Tuesday, January 03, 2012

TOP STORY >> County judge stresses efficiency

Leader staff writer

Doug Erwin, a Republican, became Lonoke County Judge in January 2011 after defeating Charlie Troutman, the Democratic incumbent, in November 2010.

The county judge is by state law the chief executive officer for county government in Arkansas. In that role, the judge authorizes and approves the disbursement of all appropriated county funds, administers ordinances enacted by the quorum court, has custody of county property, accepts grants from federal, state, public and private sources, hires county employees except those employed by other elected officials of the county, and presides over the quorum court without a vote but with the power of veto.

But county judges are perhaps best known for their responsibility for the county roads. They send out the crews that maintain the roads and they alone decide how the money in the road and bridge fund will be spent.

In Lonoke County, that fund contains about $5 million.

Erwin said this week in a prepared statement about his first year in office that it was a time of learning, challenge and change.

“This first year we have focused our attention on being more efficient with our taxpayers’ dollars,” Erwin said.

“We have used management techniques, transparency and accountability to improve efficiencies throughout the areas of the county the judge’s office is responsible for. And through the improved efficiencies we have been able to make the most use of every tax dollar spent.

“For example, by realigning duties and responsibilities and allowing our employees to work to their full potential we have saved over $140,000 this year in payroll cost as compared to the year before I took office.

“By allowing our county employees to utilize their skills, we have greatly reduced the use of outside contractors. That has saved the county over $1 million.”

Specifically, Erwin said in a phone interview that he cut road and bridge workers from about 30 to about 20 and the ones he has left are doing more than they did in the past.

“If the guys are going to work for me, they’re going to work,” Erwin explained.

“In the road department we have reduced monthly fuel bills by over $8,000 a month for almost $100,000 in savings this past year,” his said in his prepared statement.

How did he do that?

Erwin said that one of his first official acts on Jan. 3, 2011 was to stop his workers from driving their work trucks home at night. Then, he got rid of the bulk gas tank that all the workers had access to. Now the county buys gas from a local supplier one tankful at a time with gas cards that show who buys how much and when they buy it.

“Our decision to become a dues paying member of Metroplan has resulted in a net gain of almost $400,000 in additional revenue for the county,” Erwin said in his prepared statement.

Asked to elaborate, he said Lonoke County wasn’t paying its Metroplan dues when he took office and was not getting a share of the federal road money that Metroplan administers. He paid $14,000 for 2010 and $19,000 for 2011 and got $400,000 in exchange.

“I’ll trade that all day long,” he said.

Flooding from numerous storms damaged roads across the county and kept workers from concentrating on routine maintenance, he said in his statement.

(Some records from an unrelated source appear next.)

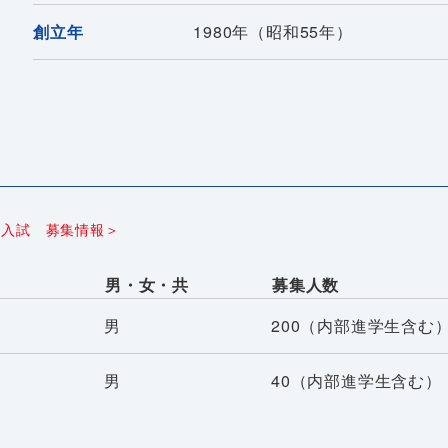
創立年
1980年（昭和55年）
）入試 募集情報＞
男・女・共
募集人数
男
200（内部進学生含む
男
40（内部進学生含む）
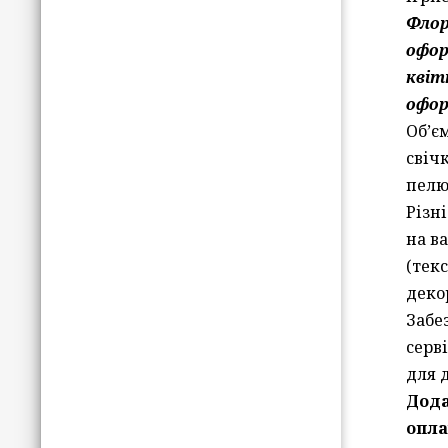
Фло
офор
квіт
офор
Об’є
свіч
пелю
Різн
на в
(текс
декор
Забе
серв
для 
Дод
опла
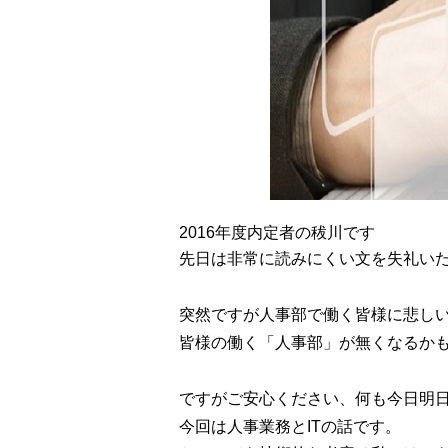
2016年度内定者の秡川です
先日は非常に読みにくい文を失礼い
突然ですが人事部で働く皆様に悲し
皆様の働く「人事部」が無くなるか
ですがご安心ください、何も今日明
今回は人事業務とITの話です。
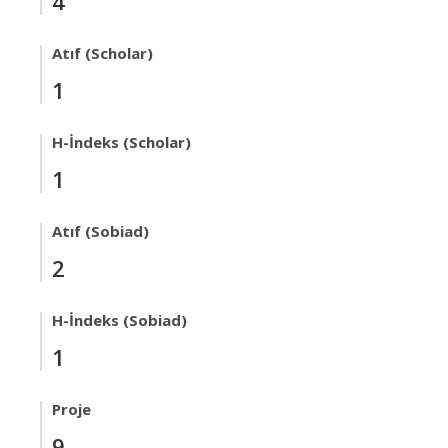
4
Atıf (Scholar)
1
H-İndeks (Scholar)
1
Atıf (Sobiad)
2
H-İndeks (Sobiad)
1
Proje
9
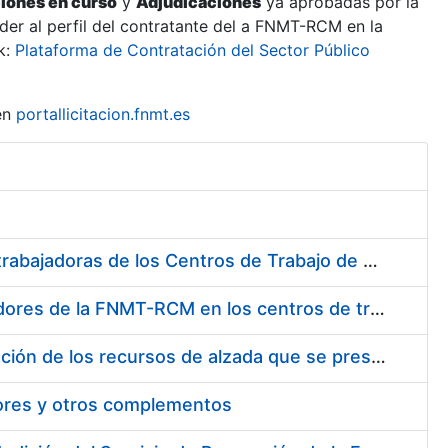
ciones en curso
y
Adjudicaciones
ya aprobadas por la
er al perfil del contratante del a FNMT-RCM en la
k:
Plataforma de Contratación del Sector Público
en
portallicitacion.fnmt.es
Suministro de Protectores Auditivos a medida para las personas trabajadoras de los Centros de Trabajo de Madrid y Burgos
Suministro de gafas graduadas antiproyecciones para los trabajadores de la FNMT-RCM en los centros de trabajo de Madrid y Burgos
Servicios de una empresa externa para el asesoramiento y resolución de los recursos de alzada que se presentan relacionados con procesos de selección para la FNMT-RCM
tores y otros complementos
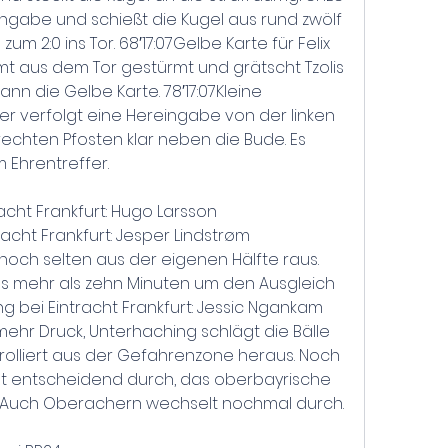
reingabe und schießt die Kugel aus rund zwölf 
um 2:0 ins Tor. 68′17:07Gelbe Karte für Felix 
ommt aus dem Tor gestürmt und grätscht Tzolis 
nn die Gelbe Karte. 78′17:07Kleine 
er verfolgt eine Hereingabe von der linken 
rechten Pfosten klar neben die Bude. Es 
m Ehrentreffer.
acht Frankfurt: Hugo Larsson 
racht Frankfurt: Jesper Lindstrøm 
 noch selten aus der eigenen Hälfte raus. 
as mehr als zehn Minuten um den Ausgleich 
ung bei Eintracht Frankfurt: Jessic Ngankam 
ehr Druck, Unterhaching schlägt die Bälle 
lliert aus der Gefahrenzone heraus. Noch 
 entscheidend durch, das oberbayrische 
:17Auch Oberachern wechselt nochmal durch.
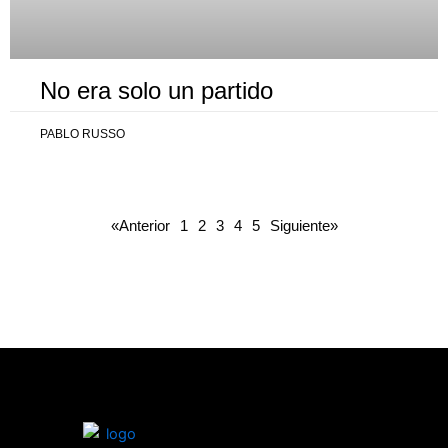
No era solo un partido
PABLO RUSSO
«Anterior
1
2
3
4
5
Siguiente»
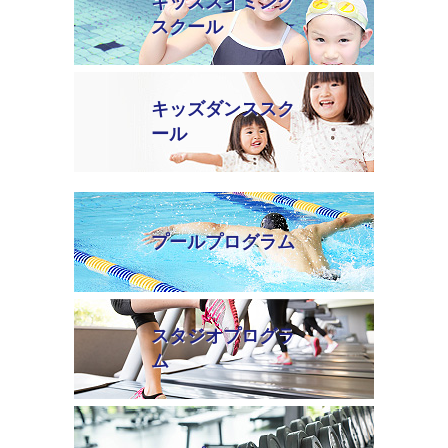
キッズスイミング
スクール
キッズダンススク
ール
プールプログラム
スタジオプログラ
ム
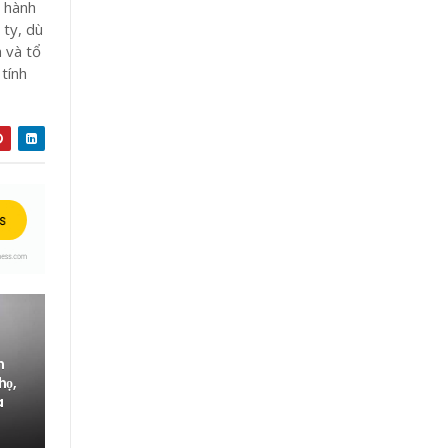
u hành
 ty, dù
 và tổ
 tính
h
họ,
a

But the county has secured more than $700,000 in federal aid to help pay some of the cost of repairing the storm damaged roads. And the hope is that routine maintenance will be the priority in 2012.

“I look forward to serving the citizens of Lonoke County in 2012,” he said in his statement. “This year I plan to continue the transparency and accountability that has given us the cost savings while still giving you the service you deserve. And as a major goal we plan to continue resurfacing of our roads, improving the shoulders and addressing the drainage issues throughout the county.

“Please feel free to offer me your thoughts for the county for the New Year,” he said.